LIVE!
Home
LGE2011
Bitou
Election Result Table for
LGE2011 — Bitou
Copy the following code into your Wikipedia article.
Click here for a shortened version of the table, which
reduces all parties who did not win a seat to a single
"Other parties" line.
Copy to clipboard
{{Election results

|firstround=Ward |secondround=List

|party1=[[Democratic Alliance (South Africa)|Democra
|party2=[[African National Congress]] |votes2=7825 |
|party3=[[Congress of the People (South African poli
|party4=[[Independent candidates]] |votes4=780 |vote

Aim of the task
Without changing anything, repeat every record above.

Solution for this task
LIVE!
Home
LGE2011
Bitou
Election Result Table for
LGE2011 — Bitou
Copy the following code into your Wikipedia article.
Click here for a shortened version of the table, which
reduces all parties who did not win a seat to a single
"Other parties" line.
Copy to clipboard
{{Election results

|firstround=Ward |secondround=List

|party1=[[Democratic Alliance (South Africa)|Democra
|party2=[[African National Congress]] |votes2=7825 |
|party3=[[Congress of the People (South African poli
|party4=[[Independent candidates]] |votes4=780 |vote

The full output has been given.